Jack Ma’s Hupan University kicks off new class, includes Horizon Robotics CEO
Mar 26, 2019
After a rigorous, six-month selection process, Jack Ma’s Hupan University announced the commencement of its new student class. More than 40 CEOs from Chinese tech unicorns were welcomed to the program, which promises to be one of the most powerful business networks in the country.
A total of 41 freshmen attended the orientation session last weekend in a green tea village located in a suburb of Hangzhou, the capital of the eastern Chinese province of Zhejiang, according to a WeChat announcement released Monday (in Chinese). Some of the new students include well-known names such as Yu Kai, CEO of AI chipmaker Horizon Robotics; Dai Kun, founder of Nasdaq-listed used car platform Uxin; as well as Zhu Zhaojiang, founder of Transsion, one of the largest smartphone sellers in Africa. Uxin and Horizon Robotics declined to comment when contacted by TechNode.
New students were required to hand their phones over for the first three days and finish an overnight walk in the village with the intent to “avoid distraction and focus on themselves,” said the university. With the average age of 37.6, 15 of them are “post-’85s,” meaning they were born after the year 1985.
Established by nine Chinese tycoons including Lenovo Group founder Liu Chuanzhi and Alibaba’s Jack Ma in Hangzhou in 2015, the business management program is looking to “discover and develop Chinese business leaders with a spirit of entrepreneurship.” Its teachings will have a focus on “past failures,” promoting hardship as a way to seize the future.
Hupan courses cover topics such as corporate culture, technology and product, and financial management, with history and art classes also on offer. The program emphasizes the personal connections each student will foster during the three-year course program, a major asset for business networking. It also promotes ongoing education, saying the program is for “life-long learning with no specific graduation date.”
However, the program is more famous for its powerful alumni that clearly influence China’s technology business sector. While only 207 Chinese corporate executives are among the school’s alumni, they include many well-known names such as the president of ride-hailing giant Didi, Liu Qing; food delivery platform Ele.me founder Mark Zhang; and online education service Vipkid’s Mi Wenjuan.

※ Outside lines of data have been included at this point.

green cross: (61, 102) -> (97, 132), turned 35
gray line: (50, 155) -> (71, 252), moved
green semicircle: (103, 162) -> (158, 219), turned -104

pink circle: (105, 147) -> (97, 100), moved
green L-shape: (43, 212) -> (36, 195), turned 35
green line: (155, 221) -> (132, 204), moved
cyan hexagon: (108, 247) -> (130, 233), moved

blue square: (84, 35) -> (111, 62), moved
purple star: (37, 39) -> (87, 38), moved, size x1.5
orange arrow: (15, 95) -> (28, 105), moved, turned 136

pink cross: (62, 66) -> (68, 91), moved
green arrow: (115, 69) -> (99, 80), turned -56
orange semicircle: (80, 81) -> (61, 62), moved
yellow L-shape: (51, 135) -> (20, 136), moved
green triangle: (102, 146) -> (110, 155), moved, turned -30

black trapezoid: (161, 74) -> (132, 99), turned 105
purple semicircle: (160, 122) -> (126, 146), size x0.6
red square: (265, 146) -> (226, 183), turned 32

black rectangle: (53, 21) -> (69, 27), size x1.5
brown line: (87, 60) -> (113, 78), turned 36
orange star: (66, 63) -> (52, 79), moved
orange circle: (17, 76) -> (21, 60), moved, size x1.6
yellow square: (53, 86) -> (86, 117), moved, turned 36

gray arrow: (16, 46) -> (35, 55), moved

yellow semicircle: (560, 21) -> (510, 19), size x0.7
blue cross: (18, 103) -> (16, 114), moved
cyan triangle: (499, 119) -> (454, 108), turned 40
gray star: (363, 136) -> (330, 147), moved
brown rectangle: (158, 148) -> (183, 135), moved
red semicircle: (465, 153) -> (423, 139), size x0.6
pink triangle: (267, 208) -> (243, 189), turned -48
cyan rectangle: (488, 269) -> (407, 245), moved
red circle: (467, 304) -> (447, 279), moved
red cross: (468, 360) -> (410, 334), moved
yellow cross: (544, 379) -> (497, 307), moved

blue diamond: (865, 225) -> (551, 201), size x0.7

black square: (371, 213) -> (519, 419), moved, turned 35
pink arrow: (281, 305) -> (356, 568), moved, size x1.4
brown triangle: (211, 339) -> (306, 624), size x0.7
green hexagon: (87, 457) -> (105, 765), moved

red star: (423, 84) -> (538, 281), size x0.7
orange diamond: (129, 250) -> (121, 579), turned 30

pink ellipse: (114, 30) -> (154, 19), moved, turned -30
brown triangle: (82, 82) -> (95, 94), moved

A qualified applicant must head a startup which earns a minimum of RMB 30 million (around $4.5 million) in revenue, has paid taxes for more than three years, and has at least 30 employees. Tuition for the three-year program is RMB 580,000, according to the official website (in Chinese). Candidates must also gain support from one of the 30 referral sponsors named by the university, some of whom include Alibaba co-founder Lucy Peng, Sequoia Capital China boss Neil Shen, and Niu Gensheng, founder of China’s largest dairy company, Mengniu.
“The economic situation was not very good in 2018, but why did everybody here survive rather than others?” Jack Ma, Alibaba founder and the former president of the university, said in a speech at the school at the beginning of 2019. He urged students in his speech to learn from their failures, to assess their problems regardless of current successes, and help the country move forward as economic pressures continue.
Ma has shifted his focus to education after stepping down as the chairman of the Alibaba Board of Directors in September. The former English teacher has so far launched three educational initiatives, including a welfare foundation to improve rural education, a K-15 private school Yungu (including three years of preschool), and Hupan University. China’s richest man, Ma has also sought to increase his presence in adult education by launching online business courses also named Hupan in late 2016. The program targeted small and medium-sized business owners, as well as college students and tech professionals.
As of writing, its audio lessons dubbed Hupan Sanbanfu have been streamed nearly 11 million times on Chinese audio sharing platform Ximalaya FM, with a subscription price of 99 Xi cents (roughly equivalent to RMB 99).
“I have a clearer understanding about business strategy and corporate culture after listening to Hupan’s online courses,” said Tao Ge, a netizen who reportedly works as a human resource director in a real estate company in a post on Chinese knowledge sharing platform Zhihu last month (in Chinese).
“A strong corporate culture will form a more cohesive business team that ensures the effectiveness of its strategies,” said Tao, who linked the course outlines with his previous work experience at a large real estate company, Vanke.